Most student loans are supposed to be repaid on a 10-year clock. But many borrowers, especially those with lower credit, face higher interest rates that make it difficult for them to make much progress on the principle.
But the reality for many borrowers is very different. Frank Sizer Jr., who’s 77, reckons he has nearly two decades of payments still to go. A former prison warden, Sizer borrowed money to help his son study biology at Bridgewater College in Virginia. He retired in 2010 — two years after his son graduated — and currently owes about $52,000.
“God knows what the original amount was,” he says. “It just continued to grow.” He expected to have paid it off before retiring, and it’s only gotten harder to find the $500 a month for loan payments because “you don’t have the income that you did when you were working.”
One reason why parent borrowers like Sizer often find their loan balances swelling is that they have to pay higher interest rates.
Since mid-2006, federally backed loans under the Parent PLUS program have charged an average of 466 basis points above U.S. Treasury bonds, well above the typical rate for student borrowers. And loans to parents come with a hefty one-time origination fee too. The current going rate is 4.23% of the total amount borrowed — about four times what students are typically charged.
It’s not just parental borrowers who suffer from ballooning loan balances late in life.
Even before the pandemic, the share of loans in serious delinquency has been stubbornly high.
And senior borrowers represent one in every 10 seriously delinquent borrower.
In its piece, Bloomberg cited the Villages, a popular retirement community in Florida, as an example of growing debt among the elderly.
In The Villages, for example, a vast age-restricted community in central Florida, the median loan balance rose to $17,921 at the end of 2019, from $11,110 a decade earlier.
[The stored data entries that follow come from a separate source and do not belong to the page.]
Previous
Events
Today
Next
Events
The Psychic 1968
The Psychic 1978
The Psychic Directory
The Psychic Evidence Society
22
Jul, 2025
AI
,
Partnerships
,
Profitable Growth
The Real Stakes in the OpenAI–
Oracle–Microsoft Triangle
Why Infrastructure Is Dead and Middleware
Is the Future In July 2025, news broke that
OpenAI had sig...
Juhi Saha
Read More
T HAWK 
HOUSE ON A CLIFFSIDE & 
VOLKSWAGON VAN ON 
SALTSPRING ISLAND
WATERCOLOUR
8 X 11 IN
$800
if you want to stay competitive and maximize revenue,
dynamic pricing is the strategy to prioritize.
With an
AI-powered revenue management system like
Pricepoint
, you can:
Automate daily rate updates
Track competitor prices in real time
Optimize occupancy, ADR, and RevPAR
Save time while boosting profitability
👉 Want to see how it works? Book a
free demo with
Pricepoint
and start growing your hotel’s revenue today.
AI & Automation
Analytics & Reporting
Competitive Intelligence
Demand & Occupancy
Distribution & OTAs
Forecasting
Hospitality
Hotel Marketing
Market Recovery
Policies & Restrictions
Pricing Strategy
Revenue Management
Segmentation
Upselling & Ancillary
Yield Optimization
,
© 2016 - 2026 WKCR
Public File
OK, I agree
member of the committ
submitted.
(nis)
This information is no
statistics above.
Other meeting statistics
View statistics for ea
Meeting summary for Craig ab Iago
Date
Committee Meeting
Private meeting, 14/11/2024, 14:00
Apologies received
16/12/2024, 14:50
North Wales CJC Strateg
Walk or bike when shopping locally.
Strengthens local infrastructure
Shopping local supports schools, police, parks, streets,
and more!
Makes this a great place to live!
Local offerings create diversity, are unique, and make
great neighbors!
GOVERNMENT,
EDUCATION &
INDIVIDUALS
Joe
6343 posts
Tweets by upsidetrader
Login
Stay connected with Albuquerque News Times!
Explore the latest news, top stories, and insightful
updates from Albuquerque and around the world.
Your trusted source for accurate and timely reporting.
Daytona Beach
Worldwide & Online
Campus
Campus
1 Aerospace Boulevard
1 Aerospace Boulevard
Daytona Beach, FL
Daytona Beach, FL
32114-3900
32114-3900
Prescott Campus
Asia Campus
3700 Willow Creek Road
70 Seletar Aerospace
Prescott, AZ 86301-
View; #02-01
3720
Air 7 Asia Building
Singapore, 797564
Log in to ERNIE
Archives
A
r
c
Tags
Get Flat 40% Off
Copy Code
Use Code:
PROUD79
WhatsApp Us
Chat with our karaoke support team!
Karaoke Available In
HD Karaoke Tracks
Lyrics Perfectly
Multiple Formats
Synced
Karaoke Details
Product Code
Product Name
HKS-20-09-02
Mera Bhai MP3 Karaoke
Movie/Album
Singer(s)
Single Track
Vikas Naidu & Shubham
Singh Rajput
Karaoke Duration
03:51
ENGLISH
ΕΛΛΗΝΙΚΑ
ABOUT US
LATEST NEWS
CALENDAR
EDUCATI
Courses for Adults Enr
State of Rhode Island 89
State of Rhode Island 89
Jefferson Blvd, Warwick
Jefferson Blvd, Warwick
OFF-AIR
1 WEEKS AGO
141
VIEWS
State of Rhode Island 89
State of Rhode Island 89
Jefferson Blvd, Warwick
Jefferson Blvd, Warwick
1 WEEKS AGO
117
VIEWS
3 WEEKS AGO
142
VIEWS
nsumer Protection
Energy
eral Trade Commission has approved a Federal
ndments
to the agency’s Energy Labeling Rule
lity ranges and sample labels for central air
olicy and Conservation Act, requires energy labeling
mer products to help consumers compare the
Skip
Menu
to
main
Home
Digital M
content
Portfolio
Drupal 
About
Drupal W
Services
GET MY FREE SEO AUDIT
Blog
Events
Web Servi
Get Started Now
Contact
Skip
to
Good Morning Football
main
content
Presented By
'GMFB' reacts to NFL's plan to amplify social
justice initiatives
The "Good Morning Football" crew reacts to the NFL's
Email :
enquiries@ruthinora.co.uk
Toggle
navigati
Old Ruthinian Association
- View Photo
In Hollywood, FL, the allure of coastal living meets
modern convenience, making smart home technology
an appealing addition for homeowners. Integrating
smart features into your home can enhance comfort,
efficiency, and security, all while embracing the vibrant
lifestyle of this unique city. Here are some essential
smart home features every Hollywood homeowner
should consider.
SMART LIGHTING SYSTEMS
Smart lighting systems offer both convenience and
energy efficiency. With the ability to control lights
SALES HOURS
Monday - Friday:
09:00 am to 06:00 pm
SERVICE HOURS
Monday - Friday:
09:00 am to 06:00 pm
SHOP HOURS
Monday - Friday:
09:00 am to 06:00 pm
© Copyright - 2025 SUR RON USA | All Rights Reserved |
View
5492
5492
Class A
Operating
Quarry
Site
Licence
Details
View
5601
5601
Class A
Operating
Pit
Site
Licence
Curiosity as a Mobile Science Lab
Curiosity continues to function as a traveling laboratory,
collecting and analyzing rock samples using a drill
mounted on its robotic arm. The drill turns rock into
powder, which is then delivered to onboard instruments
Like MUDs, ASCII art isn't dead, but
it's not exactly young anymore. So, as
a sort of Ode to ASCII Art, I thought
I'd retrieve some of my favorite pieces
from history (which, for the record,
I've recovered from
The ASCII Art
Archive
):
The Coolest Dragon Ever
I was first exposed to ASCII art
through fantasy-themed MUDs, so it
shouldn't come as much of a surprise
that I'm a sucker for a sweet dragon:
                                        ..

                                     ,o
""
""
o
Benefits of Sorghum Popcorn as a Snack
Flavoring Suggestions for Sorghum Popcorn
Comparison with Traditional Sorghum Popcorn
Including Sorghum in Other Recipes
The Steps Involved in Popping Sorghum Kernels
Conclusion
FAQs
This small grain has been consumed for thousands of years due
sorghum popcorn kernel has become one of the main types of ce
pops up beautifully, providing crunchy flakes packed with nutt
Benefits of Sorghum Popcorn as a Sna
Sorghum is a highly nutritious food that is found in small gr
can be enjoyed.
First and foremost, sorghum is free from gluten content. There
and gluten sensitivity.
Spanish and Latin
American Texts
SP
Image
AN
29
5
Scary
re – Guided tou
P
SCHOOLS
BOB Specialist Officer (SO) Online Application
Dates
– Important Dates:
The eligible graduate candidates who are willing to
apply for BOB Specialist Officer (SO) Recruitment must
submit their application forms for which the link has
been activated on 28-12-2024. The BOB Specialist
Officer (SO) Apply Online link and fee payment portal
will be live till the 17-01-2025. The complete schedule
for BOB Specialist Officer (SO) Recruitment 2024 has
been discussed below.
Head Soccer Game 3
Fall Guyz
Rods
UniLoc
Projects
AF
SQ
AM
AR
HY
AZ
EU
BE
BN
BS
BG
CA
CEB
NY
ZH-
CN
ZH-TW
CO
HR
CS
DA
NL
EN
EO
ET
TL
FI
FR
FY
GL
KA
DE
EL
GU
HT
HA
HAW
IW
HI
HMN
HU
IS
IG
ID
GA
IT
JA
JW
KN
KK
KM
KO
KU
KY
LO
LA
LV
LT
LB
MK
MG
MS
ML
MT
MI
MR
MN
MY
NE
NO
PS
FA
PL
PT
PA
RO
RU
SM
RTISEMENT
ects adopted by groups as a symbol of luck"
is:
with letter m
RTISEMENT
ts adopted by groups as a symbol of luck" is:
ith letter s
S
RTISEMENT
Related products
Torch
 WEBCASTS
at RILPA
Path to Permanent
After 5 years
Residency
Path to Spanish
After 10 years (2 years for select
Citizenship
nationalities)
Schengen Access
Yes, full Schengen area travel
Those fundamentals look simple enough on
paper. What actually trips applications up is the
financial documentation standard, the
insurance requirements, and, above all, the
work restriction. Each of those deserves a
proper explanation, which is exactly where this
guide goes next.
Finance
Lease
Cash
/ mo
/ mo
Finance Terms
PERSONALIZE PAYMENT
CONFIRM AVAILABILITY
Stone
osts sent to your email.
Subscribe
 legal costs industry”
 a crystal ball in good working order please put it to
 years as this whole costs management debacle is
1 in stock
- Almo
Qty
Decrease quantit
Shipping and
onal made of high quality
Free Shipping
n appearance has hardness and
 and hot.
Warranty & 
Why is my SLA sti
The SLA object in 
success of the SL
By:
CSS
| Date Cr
Before the pandemic forbearance, one in eight borrowers there was severely delinquent, according to the Philadelphia Fed’s Consumer Credit Explorer.
When payments fall due again on Oct. 1, more may struggle to pay. It’s not clear if the government will have taken any steps toward debt writedowns by then.
So, now the big question for millions of borrowers is: how much longer until Papa Biden comes charging to the rescue with his oft-promised student-loan debt jubilee?